▸ **WHAT THE TASK ASKS**
Below is a listing; print exactly its lines from the one containing "IMPSA dio un" down to the one containing "essentieel om te", both inclusive, with every picture left out.

▸ **ENTRIES SUPPLIED**
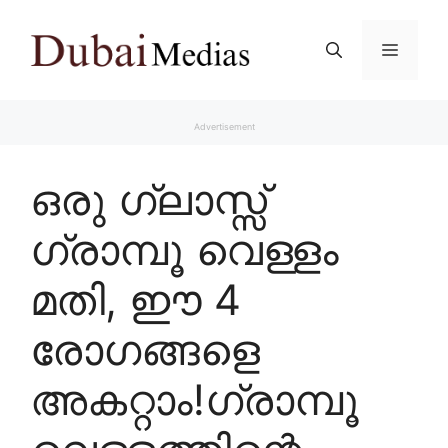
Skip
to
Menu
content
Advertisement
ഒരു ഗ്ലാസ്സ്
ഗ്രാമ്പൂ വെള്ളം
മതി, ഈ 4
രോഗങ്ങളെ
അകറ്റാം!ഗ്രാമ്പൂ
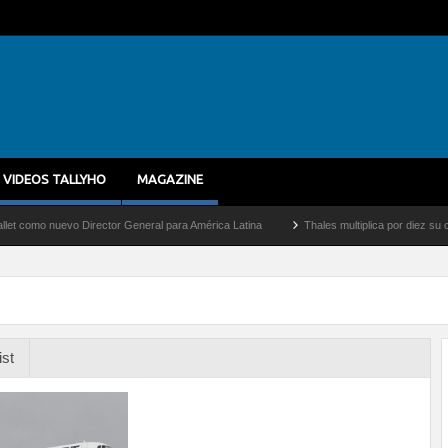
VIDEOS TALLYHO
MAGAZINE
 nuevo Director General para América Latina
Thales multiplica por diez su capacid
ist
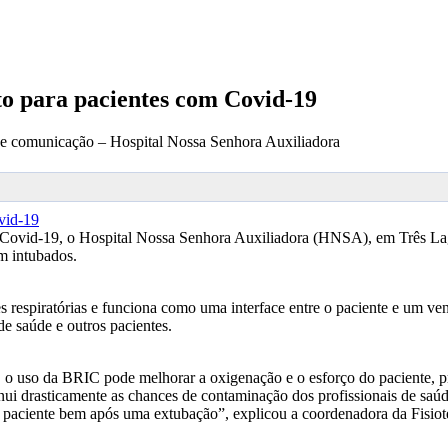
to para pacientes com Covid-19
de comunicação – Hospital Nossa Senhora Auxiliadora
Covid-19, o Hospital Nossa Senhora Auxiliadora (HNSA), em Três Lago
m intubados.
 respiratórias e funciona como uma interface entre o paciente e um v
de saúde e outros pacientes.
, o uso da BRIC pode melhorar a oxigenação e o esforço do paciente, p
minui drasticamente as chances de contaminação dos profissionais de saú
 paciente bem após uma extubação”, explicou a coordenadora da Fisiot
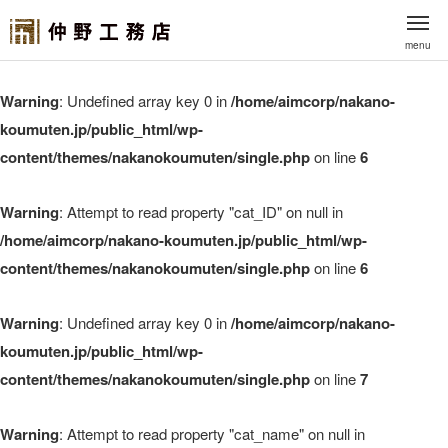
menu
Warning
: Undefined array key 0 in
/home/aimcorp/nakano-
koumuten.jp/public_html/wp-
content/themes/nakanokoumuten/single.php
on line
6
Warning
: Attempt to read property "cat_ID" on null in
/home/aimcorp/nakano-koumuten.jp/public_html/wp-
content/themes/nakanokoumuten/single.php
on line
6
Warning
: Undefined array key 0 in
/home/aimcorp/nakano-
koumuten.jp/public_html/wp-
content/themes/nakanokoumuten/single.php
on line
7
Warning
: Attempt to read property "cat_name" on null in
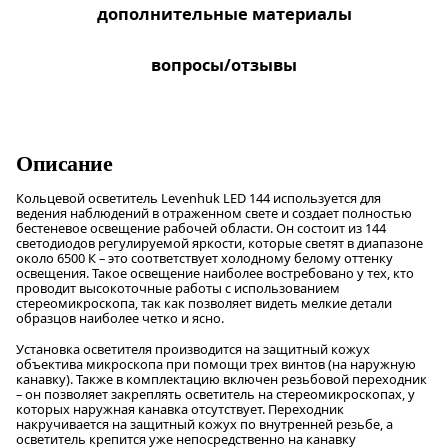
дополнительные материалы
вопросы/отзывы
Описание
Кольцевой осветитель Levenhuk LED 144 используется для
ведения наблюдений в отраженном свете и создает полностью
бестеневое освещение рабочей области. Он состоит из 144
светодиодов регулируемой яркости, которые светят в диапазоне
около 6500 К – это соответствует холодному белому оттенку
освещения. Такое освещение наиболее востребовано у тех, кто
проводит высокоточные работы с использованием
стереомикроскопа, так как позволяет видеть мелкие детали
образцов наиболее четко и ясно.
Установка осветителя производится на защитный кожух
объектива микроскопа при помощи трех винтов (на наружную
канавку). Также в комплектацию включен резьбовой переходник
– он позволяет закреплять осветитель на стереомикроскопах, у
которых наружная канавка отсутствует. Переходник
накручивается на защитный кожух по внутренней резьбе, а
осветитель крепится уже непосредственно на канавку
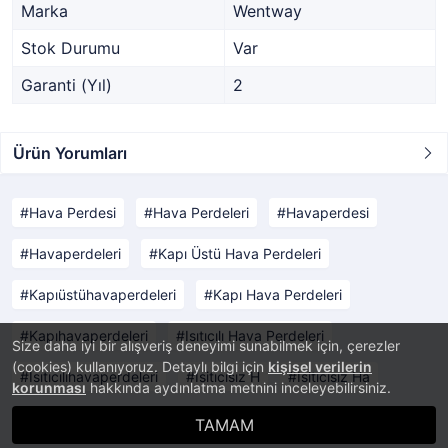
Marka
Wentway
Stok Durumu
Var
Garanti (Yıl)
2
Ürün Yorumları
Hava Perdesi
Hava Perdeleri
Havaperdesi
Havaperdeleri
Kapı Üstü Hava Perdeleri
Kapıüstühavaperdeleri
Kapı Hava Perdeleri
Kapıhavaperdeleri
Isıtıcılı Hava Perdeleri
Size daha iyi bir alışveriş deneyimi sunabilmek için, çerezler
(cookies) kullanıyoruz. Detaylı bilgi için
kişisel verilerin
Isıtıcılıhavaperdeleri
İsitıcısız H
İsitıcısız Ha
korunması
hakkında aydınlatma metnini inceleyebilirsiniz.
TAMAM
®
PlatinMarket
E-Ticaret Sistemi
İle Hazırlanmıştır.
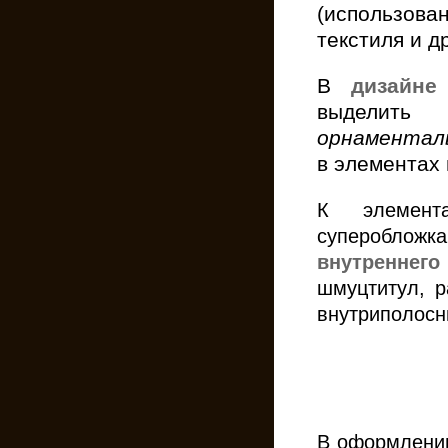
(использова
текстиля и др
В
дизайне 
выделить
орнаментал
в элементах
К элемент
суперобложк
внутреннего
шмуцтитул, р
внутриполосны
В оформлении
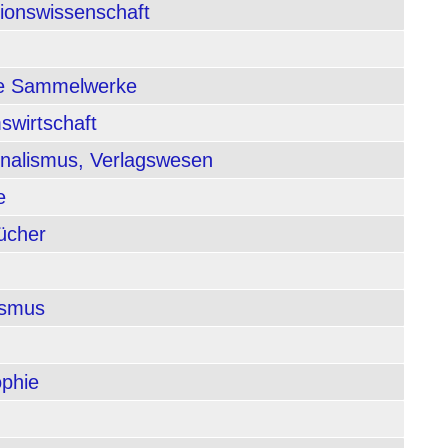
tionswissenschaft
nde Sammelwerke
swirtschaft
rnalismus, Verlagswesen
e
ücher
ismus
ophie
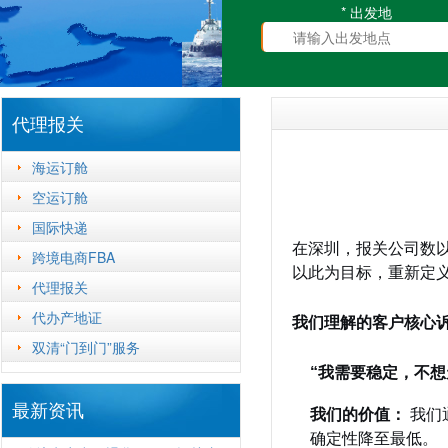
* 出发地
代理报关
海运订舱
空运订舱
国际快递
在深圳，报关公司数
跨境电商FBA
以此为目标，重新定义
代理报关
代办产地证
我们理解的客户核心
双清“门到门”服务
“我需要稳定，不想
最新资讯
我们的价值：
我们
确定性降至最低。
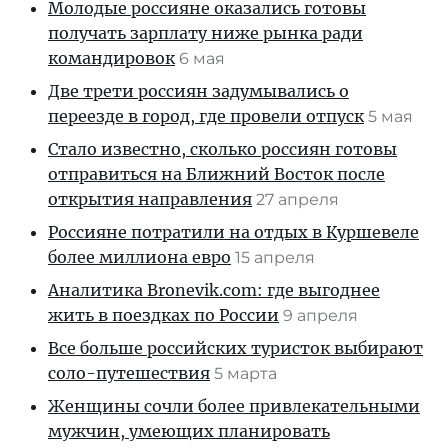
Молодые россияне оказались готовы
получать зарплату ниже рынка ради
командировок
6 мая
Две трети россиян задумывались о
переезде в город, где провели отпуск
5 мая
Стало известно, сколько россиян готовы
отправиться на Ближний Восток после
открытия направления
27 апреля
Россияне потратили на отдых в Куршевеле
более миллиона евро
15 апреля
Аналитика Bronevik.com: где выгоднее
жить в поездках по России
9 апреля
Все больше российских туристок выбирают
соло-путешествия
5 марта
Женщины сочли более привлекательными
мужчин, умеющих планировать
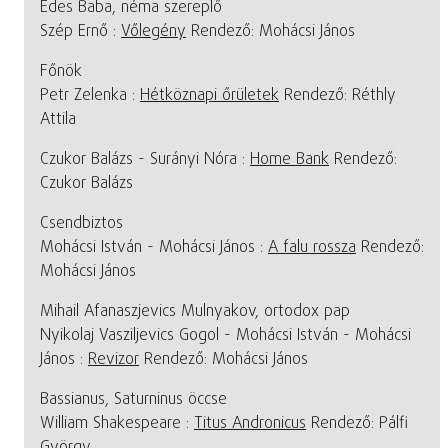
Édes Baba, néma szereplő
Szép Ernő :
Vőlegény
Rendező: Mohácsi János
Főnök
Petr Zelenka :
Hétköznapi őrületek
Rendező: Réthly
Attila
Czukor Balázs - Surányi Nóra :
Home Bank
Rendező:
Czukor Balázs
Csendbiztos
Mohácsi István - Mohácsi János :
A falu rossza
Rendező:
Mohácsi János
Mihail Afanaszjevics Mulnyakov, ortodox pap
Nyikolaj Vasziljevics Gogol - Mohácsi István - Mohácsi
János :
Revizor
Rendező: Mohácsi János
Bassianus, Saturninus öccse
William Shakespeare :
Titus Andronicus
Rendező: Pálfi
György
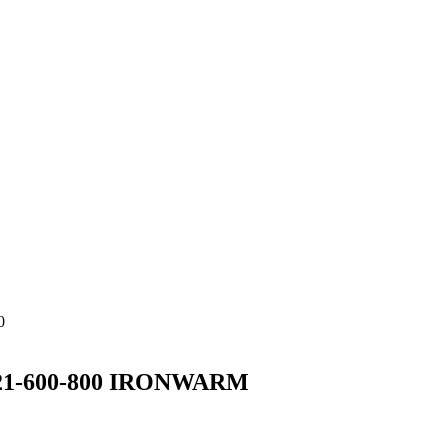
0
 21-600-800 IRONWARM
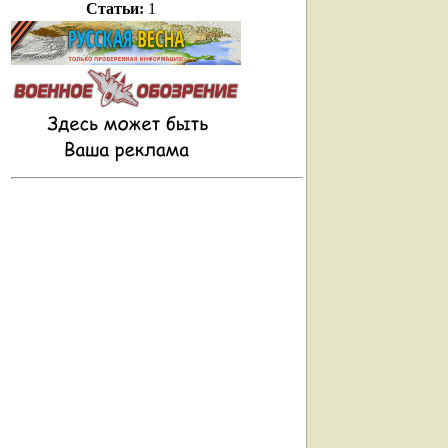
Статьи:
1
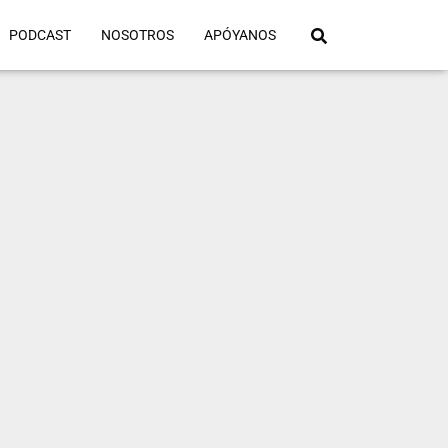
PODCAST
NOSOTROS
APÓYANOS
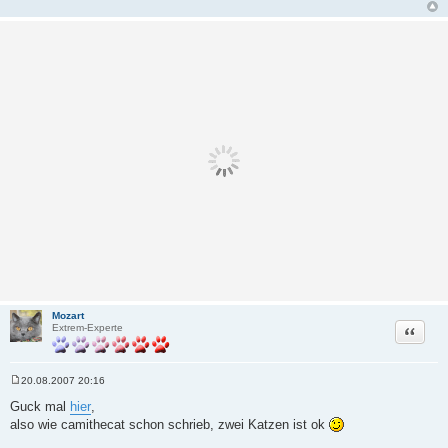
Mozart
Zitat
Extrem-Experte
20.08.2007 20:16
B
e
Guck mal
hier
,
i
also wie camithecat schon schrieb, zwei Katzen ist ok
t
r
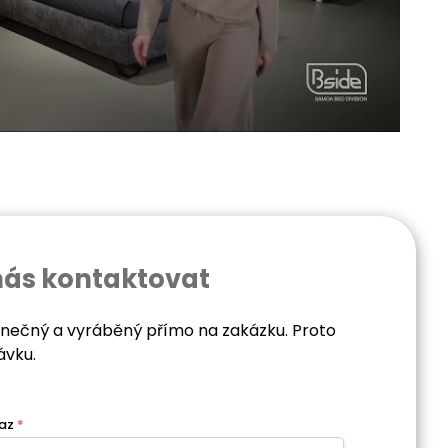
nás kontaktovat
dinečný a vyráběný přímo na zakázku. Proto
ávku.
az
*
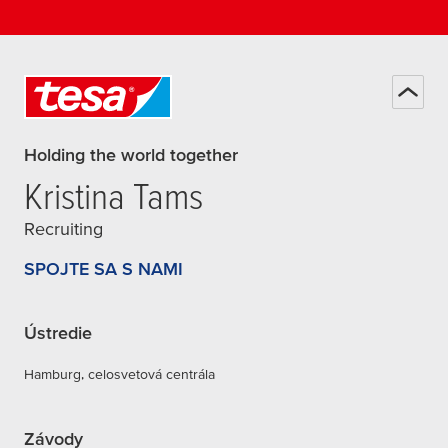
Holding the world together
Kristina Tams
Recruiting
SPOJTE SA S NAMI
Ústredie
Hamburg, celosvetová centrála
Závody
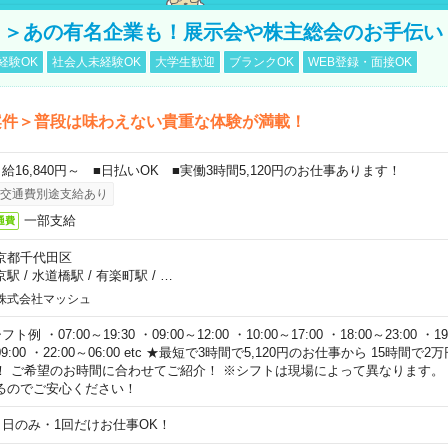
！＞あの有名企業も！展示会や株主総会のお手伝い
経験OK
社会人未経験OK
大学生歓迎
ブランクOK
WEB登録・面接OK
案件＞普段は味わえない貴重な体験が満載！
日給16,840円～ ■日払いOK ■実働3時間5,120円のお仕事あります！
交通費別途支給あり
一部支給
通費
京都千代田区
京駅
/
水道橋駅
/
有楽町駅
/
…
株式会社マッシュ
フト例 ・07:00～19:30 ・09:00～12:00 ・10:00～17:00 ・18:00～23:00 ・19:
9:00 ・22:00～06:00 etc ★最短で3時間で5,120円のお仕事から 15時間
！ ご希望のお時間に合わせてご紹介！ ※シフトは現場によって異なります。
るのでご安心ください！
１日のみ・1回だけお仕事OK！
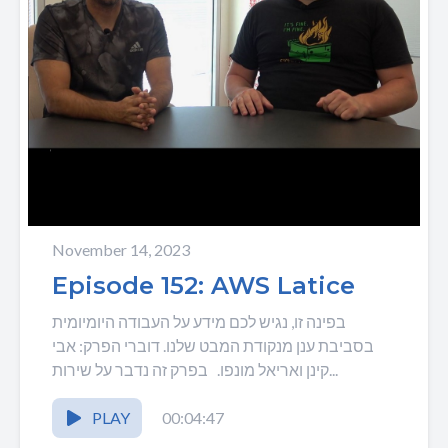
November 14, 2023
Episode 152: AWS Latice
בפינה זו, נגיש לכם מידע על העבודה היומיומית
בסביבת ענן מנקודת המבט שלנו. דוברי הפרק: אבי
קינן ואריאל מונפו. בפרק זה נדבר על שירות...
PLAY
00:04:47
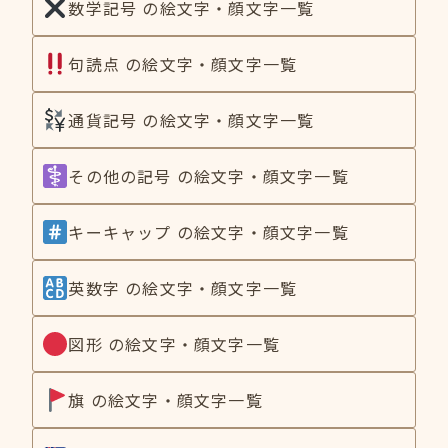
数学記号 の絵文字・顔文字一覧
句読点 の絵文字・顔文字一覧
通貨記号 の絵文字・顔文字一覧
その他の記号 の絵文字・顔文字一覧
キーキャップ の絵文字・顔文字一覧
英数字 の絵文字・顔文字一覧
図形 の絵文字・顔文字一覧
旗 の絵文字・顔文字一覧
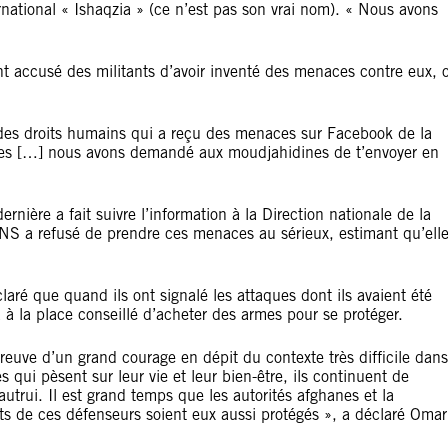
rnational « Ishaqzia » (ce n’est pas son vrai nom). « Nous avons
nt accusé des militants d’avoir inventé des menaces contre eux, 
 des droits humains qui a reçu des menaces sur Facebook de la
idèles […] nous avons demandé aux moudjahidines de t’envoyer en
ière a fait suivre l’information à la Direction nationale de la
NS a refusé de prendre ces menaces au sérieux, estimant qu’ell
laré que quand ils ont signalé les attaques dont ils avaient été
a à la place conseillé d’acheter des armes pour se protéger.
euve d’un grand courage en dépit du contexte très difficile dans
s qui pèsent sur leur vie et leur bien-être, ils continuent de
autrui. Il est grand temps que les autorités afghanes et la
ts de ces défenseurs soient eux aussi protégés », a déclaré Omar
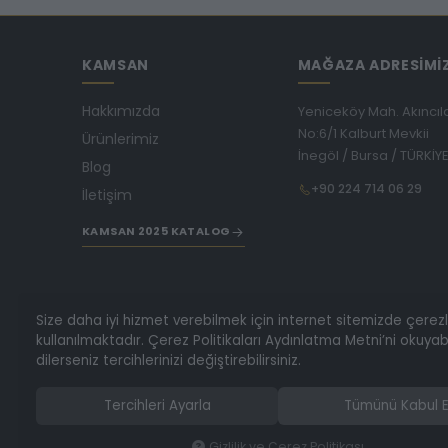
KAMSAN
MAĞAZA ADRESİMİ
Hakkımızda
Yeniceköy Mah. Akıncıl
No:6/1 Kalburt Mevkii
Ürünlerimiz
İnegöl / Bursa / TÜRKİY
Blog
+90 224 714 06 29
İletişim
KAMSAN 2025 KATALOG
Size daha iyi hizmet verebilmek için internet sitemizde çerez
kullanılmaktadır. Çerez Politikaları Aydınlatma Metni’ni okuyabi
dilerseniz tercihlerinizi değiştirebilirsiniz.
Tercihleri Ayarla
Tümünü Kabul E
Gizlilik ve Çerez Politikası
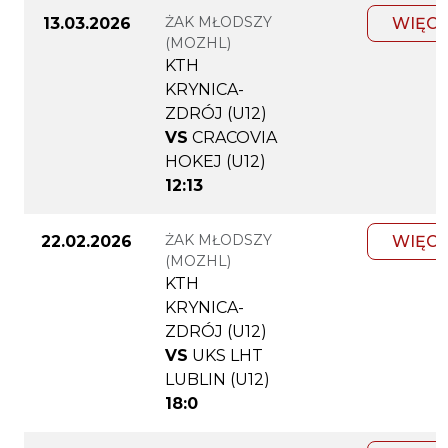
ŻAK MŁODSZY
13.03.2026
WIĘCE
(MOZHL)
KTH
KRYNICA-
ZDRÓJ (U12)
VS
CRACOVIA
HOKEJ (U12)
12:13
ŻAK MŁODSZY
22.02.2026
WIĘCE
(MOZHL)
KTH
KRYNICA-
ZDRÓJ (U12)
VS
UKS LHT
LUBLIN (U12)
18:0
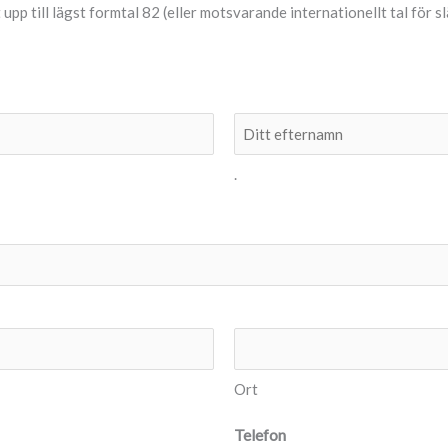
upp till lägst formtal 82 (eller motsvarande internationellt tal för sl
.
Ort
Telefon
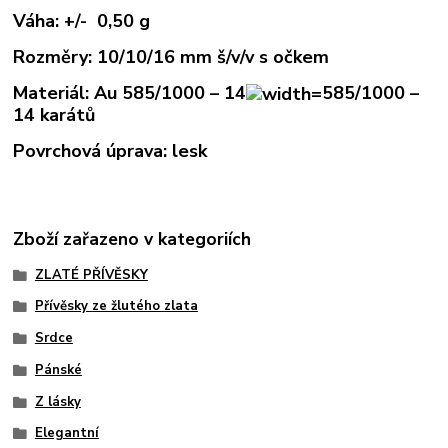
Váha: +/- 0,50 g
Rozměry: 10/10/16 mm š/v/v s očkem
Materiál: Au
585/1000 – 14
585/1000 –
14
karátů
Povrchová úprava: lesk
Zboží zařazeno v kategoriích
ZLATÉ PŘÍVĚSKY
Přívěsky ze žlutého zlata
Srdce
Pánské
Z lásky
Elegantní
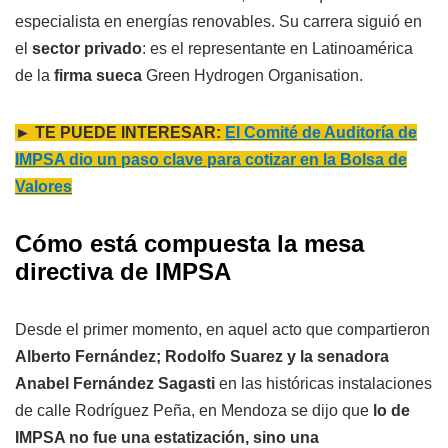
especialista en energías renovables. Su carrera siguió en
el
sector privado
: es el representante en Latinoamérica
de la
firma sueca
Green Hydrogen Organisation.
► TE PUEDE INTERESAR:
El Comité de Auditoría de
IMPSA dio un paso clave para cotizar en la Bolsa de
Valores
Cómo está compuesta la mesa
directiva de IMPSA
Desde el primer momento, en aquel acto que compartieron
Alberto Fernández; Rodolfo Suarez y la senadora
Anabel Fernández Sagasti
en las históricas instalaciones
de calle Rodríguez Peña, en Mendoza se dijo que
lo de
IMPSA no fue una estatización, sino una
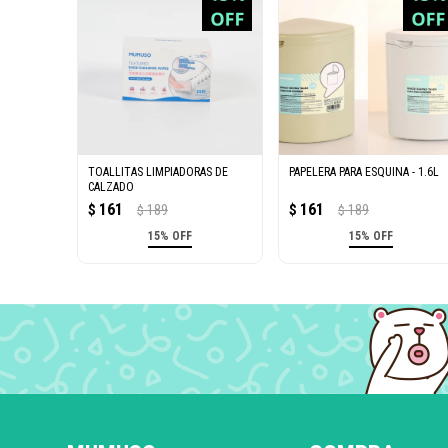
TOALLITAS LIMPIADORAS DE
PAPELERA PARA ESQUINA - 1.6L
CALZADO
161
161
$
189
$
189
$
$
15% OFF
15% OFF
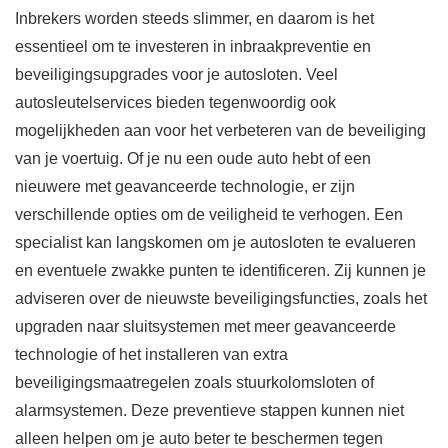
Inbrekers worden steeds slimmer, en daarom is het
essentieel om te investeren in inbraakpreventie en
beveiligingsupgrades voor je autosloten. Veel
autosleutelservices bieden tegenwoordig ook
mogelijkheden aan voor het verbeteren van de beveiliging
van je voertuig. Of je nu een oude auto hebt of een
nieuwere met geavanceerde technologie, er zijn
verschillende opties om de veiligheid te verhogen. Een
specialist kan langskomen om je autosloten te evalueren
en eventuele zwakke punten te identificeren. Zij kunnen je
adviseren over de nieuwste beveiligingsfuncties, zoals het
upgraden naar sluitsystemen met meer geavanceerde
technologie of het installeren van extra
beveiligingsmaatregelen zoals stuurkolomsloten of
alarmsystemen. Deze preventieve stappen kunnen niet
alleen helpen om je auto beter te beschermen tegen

▸ **THE COMPLETED TASK**
IMPSA dio un paso clave para cotizar en la Bolsa de
Valores
Cómo está compuesta la mesa
directiva de IMPSA
Desde el primer momento, en aquel acto que compartieron
Alberto Fernández; Rodolfo Suarez y la senadora
Anabel Fernández Sagasti
en las históricas instalaciones
de calle Rodríguez Peña, en Mendoza se dijo que
lo de
IMPSA no fue una estatización, sino una
TOALLITAS LIMPIADORAS DE
PAPELERA PARA ESQUINA - 1.6L
CALZADO
161
161
$
189
$
189
$
$
15% OFF
15% OFF
Inbrekers worden steeds slimmer, en daarom is het
essentieel om te investeren in inbraakpreventie en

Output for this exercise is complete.